Privacy Requirements & Penalties Grow, Causing Firms to Struggle

Between Europe's and California's privacy laws, companies have a complex landscape to navigate in 2020. Even data-mature industries, such as financial services, see problems ahead.

4 Min Read

As US companies head into the new year, data privacy is one of the most fluid areas at the junction of business and security. On January 1, the California Consumer Privacy Act (CCPA) goes into effect, threatening firms with significant fines if they do not protect consumers' data and give consumers the ability to access and delete data or opt out of collection. 

The risks of falling afoul of such regulations were made apparent in 2019. Data regulators have passed out significant fines, giving notice to hotel chain Marriott and air carrier British Airways, for example, that they may be fined £99 million (US$124 million) and £183 million (US$229 million) penalties, respectively, under the European Union's General Data Protection Regulation (GDPR), which went into effect in May 2018.

Financials firms — in one of the most privacy-mature industries because they are so highly regulated — continue to search for strategies that deliver privacy to customers while keeping as much data as possible accessible to power business. The average financial-services firm, for example, spent between $1 million and $2 million on managing their data privacy responsibilities, with the top expenditures going to enforcement of data-retention and classification policies, according to the "Data Privacy Maturity Study, " published on Dec. 18 by data management provider Integris Software.
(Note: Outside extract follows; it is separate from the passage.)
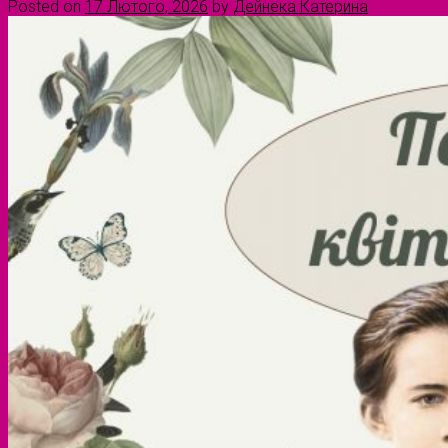
Posted on
17 Лютого, 2026
by
Дейнека Катерина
"We are early in the journey, even with the most mature industry out there, because it is so heavily regulated, and it still has a way to go," says Drew Schuil, the firm's president. "Other industries — retail, for example — have a long way to go in terms of maturity and finding solutions to these issues."
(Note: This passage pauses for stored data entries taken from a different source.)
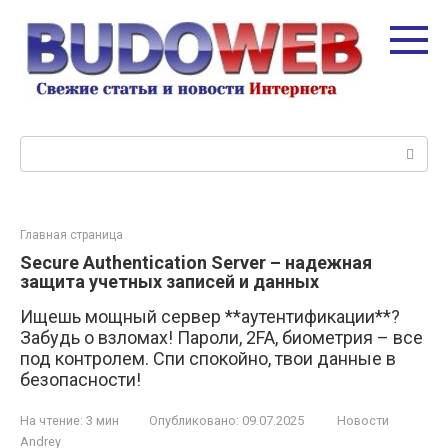
Перейти
к
контенту
Поиск:
Главная страница
Secure Authentication Server – надежная
защита учетных записей и данных
Ищешь мощный сервер **аутентификации**?
Забудь о взломах! Пароли, 2FA, биометрия – все
под контролем. Спи спокойно, твои данные в
безопасности!
На чтение:
3 мин
Опубликовано:
09.07.2025
Новости
Andrey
After more than two decades of scattershot regulation and a scramble to collect as much consumer data as possible, legal protections for consumers are starting to take hold. In the United States — the home of technology giants, such as Facebook and Google, that make a business out of collecting data on and giving advertisers access to consumers — the CCPA will be a significant test for companies. 

Firms for which data is not their major focus may struggle more to comply with regulations. 

"Awareness in the US among consumers of these privacy rights has emerged very quickly, and the wave has hit a lot faster than we thought," Schuil says. "CCPA is kind of leading the charge. California, like with things such as car emissions, often becomes the de facto standard for policy in the US."

If the financial services industry is any measure, the costs of complying with regulations will be high. 

The average financial services firm needs to access between 50 and 100 different data sources to determine whether its stored data is secure, according to Integris' study. While the average firm has 10 to 25 employees working on the data privacy team, 40% of companies need at least 50 people on their teams to adequately meet their data-protection responsibilities. The average team discusses data-privacy issues at least once every two weeks, the report found.

Some companies are hampering their business by adopting a strict strategy toward complying with regulations. At a previous company where Schuil worked, the compliance team took a strict approach to GDPR, deleting 98% of the company's Salesforce data, he says. The firm had to cancel events because it could not contact potentially interested customers in specific sales regions.

"The most knee-jerk reaction of conservative interpretations of the privacy law is let's lock down or get rid of the data," he says. "And that is not something you want to have happen to one of the most valuable resources a company might have — data."

Integris believes that technology can help companies meet their privacy obligations. Currently, most financial services firms see their compliance with privacy regulations as a massive cost center, he says.

"These companies have a deep interest in privacy, but the interesting thing is that it's heavily weighted toward non-technical folks — lawyers, governance folks, and compliance," Schuil says. "It has been a lot about process and workflow and policy, but now we are seeing organizations say, 'hold on, how are we going to get a handle on 200 data sources, when it's everywhere, unstructured and not automated?'"

Until companies stop reacting to regulations and try to create a unified business strategy that includes privacy, future regulations will just pose more challenges, he says.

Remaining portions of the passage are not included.